Turkey's Court of Cassation ordered a longer prison term for Ali Yazıcı, a former aide-de-camp of President Recep Tayyip Erdoğan, for his role in the assassination bid targeting Erdoğan during the 2016 coup attempt.

The court announced final verdicts on Friday in a case regarding the assassination attempt on Erdoğan that was narrowly avoided when soldiers loyal to the Gülenist Terror Group (FETÖ) sought to seize power. Yazıcı was among the 37 defendants sentenced earlier by a lower court in Muğla where the assassination attempt took place. The top court said in its ruling that an 18-year prison term for Yazıcı was "low," and he should be given a heftier sentence as "a main perpetrator" of the crime. Yazıcı was originally charged for aiding and abetting other soldiers who stormed the hotel where Erdoğan was staying in the city of Marmaris in Muğla on July 15, 2016. Erdoğan and his entourage had left the premises earlier upon learning of the coup attempt and the would-be assassins killed two police officers at the hotel before they fled upon the arrival of anti-coup security forces. All but one were captured days later in the Marmaris countryside.

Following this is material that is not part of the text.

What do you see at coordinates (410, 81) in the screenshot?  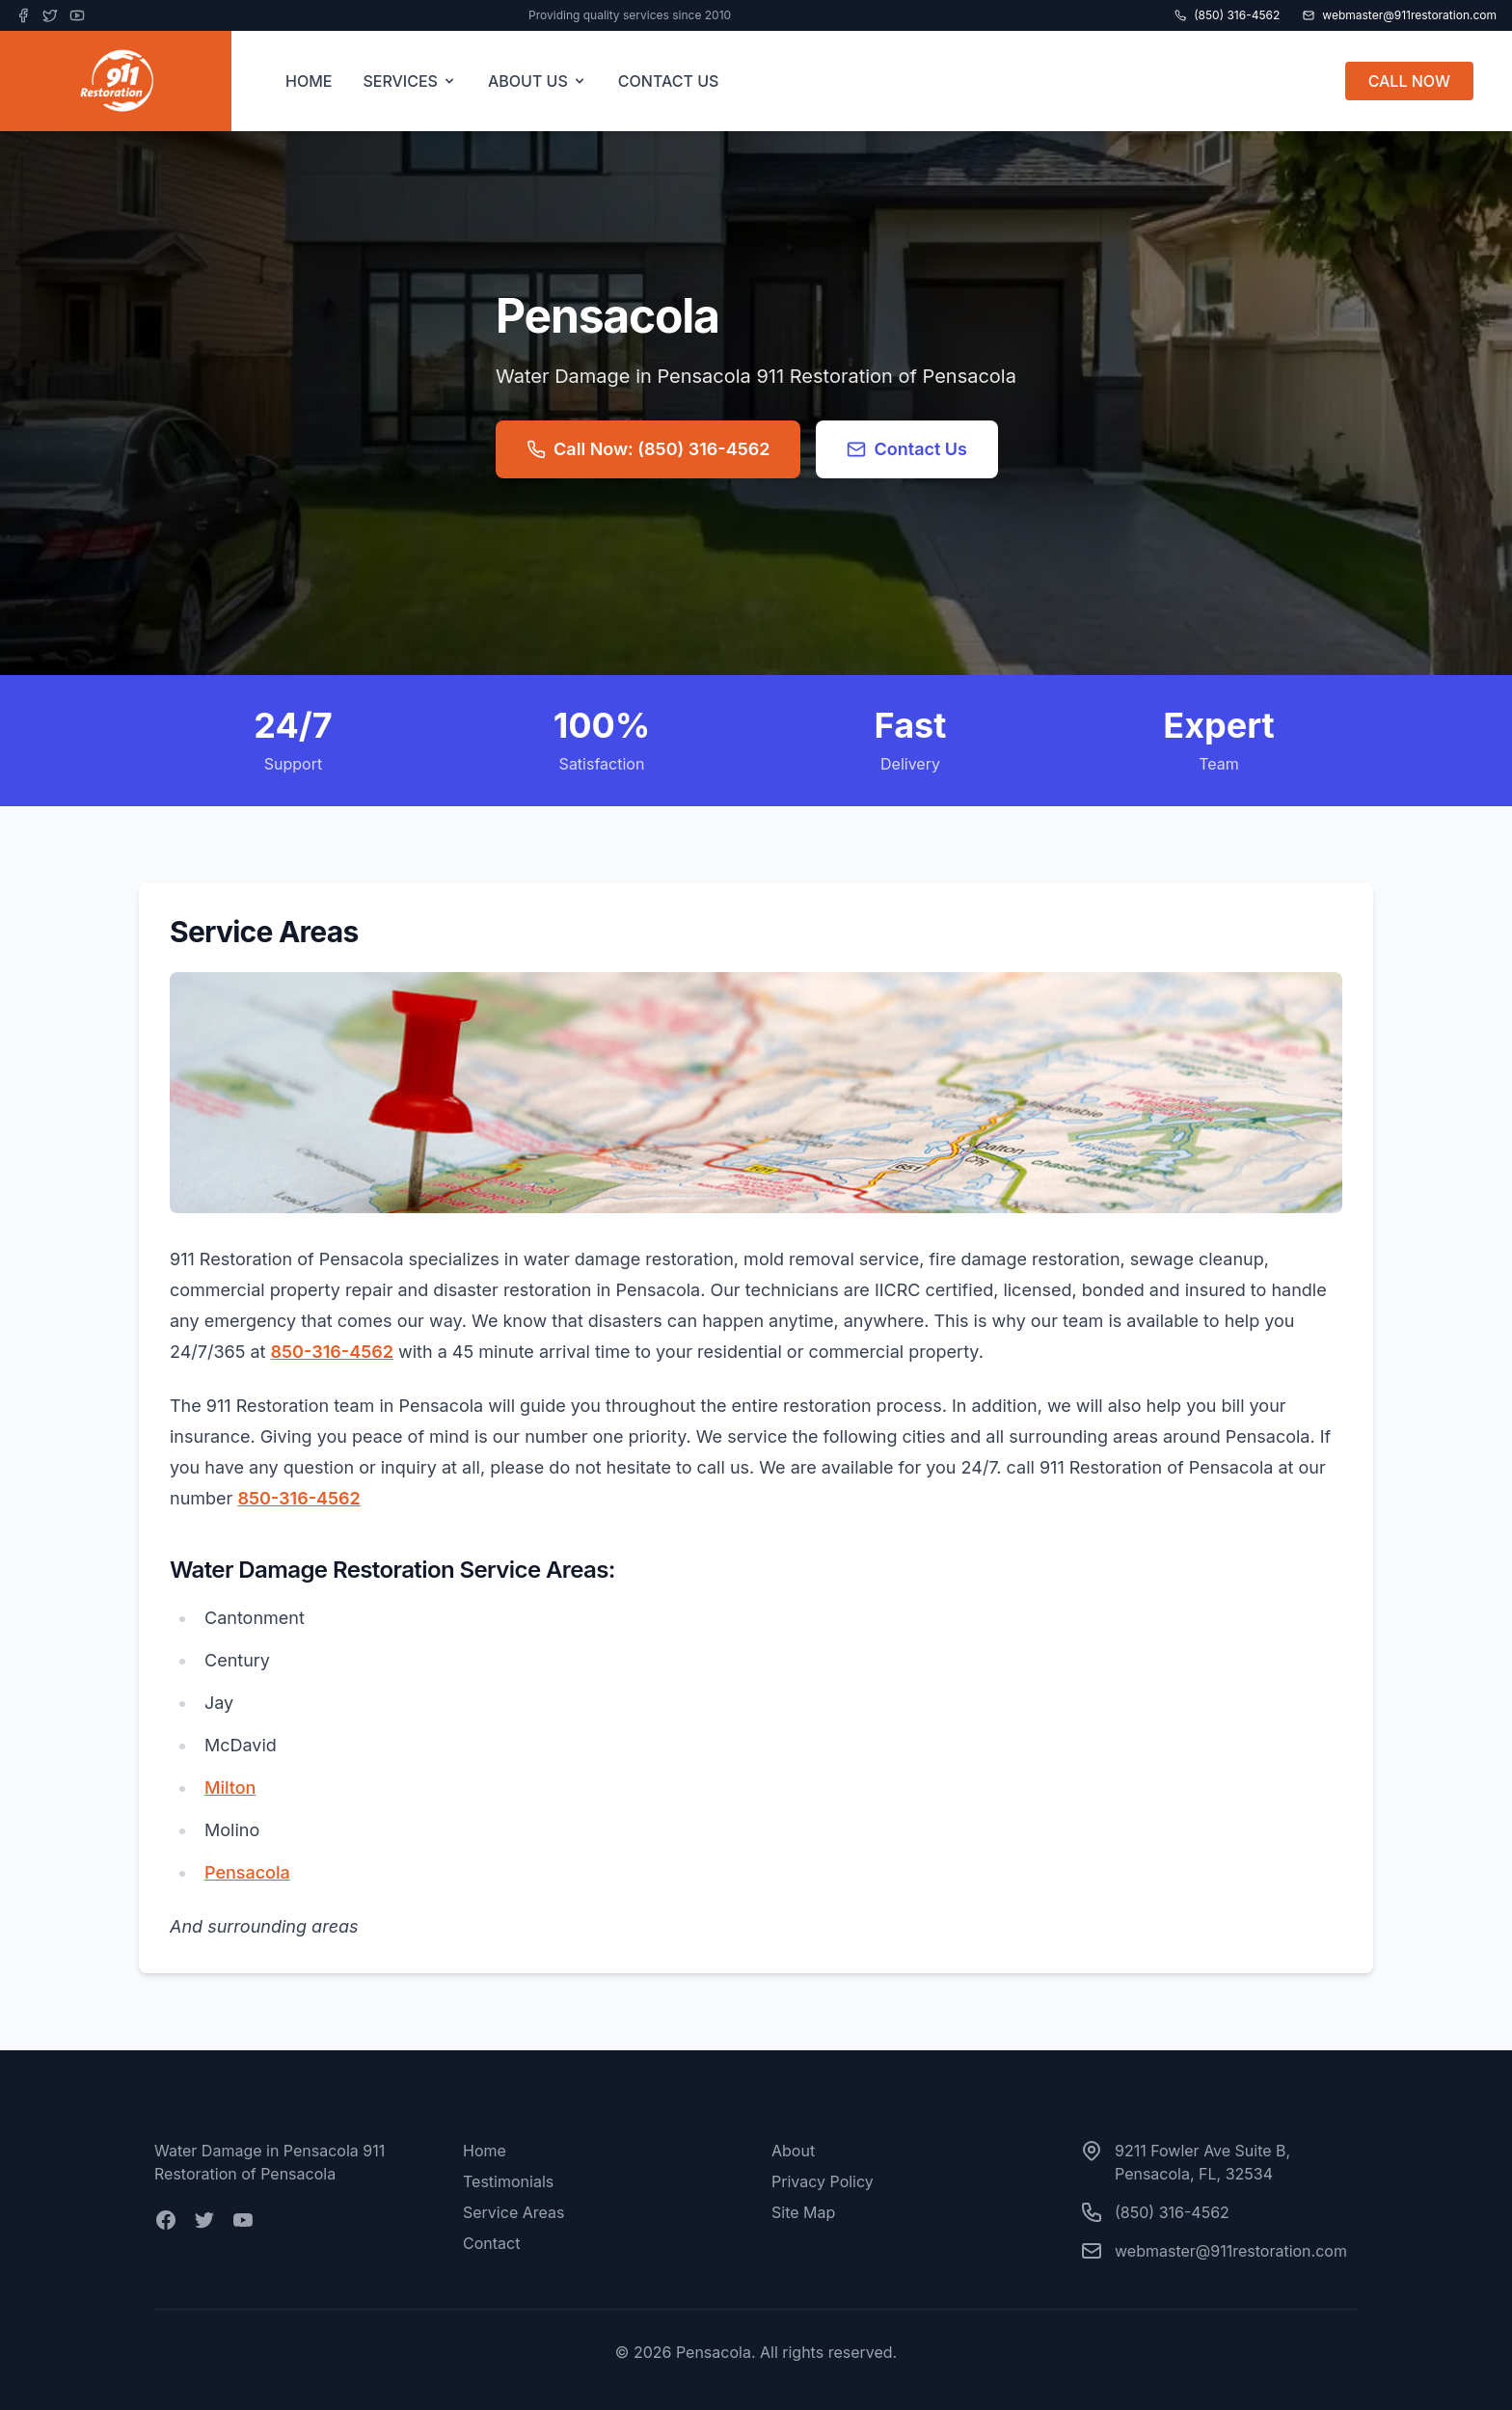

The Court of Cassation upheld aggravated life sentences for the team of assassins led by Brig. Gen. Gökhan Şahin Sönmezateş. Sönmezateş was among the rare defendants in coup-related cases who admitted he indeed took part in a coup, while almost all the defendants claimed they did not participate in or were not aware that a coup was unfolding.

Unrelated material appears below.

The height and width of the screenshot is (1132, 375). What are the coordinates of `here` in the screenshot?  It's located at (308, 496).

Friday's ruling said that although Yazıcı was not at the crime scene, he was involved in planning the assassination and organizing the military officers tasked with the killing attempt, as well as finding the exact location of the president on July 15, 2016. On that day, Yazıcı traveled from the capital Ankara to a military base in İzmir where the team of assassins left for the attempt on Erdoğan's life.

Putschists linked to FETÖ killed 251 people on July 15, 2016, in their attempt to seize power. Strong resistance including those slain by coup plotters thwarted the attempt. Erdoğan, who secretly flew to Istanbul from Marmaris during the coup attempt, is credited with mobilizing the nation to stand against the putschists.

In a crackdown against FETÖ following the coup attempt, tens of thousands of people, mostly from the army, were detained, and hundreds were handed down aggravated life imprisonment and lesser terms in subsequent trials on the coup attempt. Still, the terrorist group lingers as a security threat, and authorities carry out operations almost on a daily basis to capture suspects linked to FETÖ. On Friday, security forces detained 73 out of 126 wanted suspects in an investigation against the group. Suspects, mostly lawyers, were part of FETÖ's "judiciary cells" and were staying in houses designated by the group to help them study for judiciary exams so they can be judges and prosecutors in the future. FETÖ is known for its widespread infiltration of the judiciary, which helped it carry out its first coup attempt in 2013. In December that year, prosecutors and judges, along with police chiefs loyal to the terrorist group, tried to overthrow the government under the guise of a graft probe that netted people close to the government.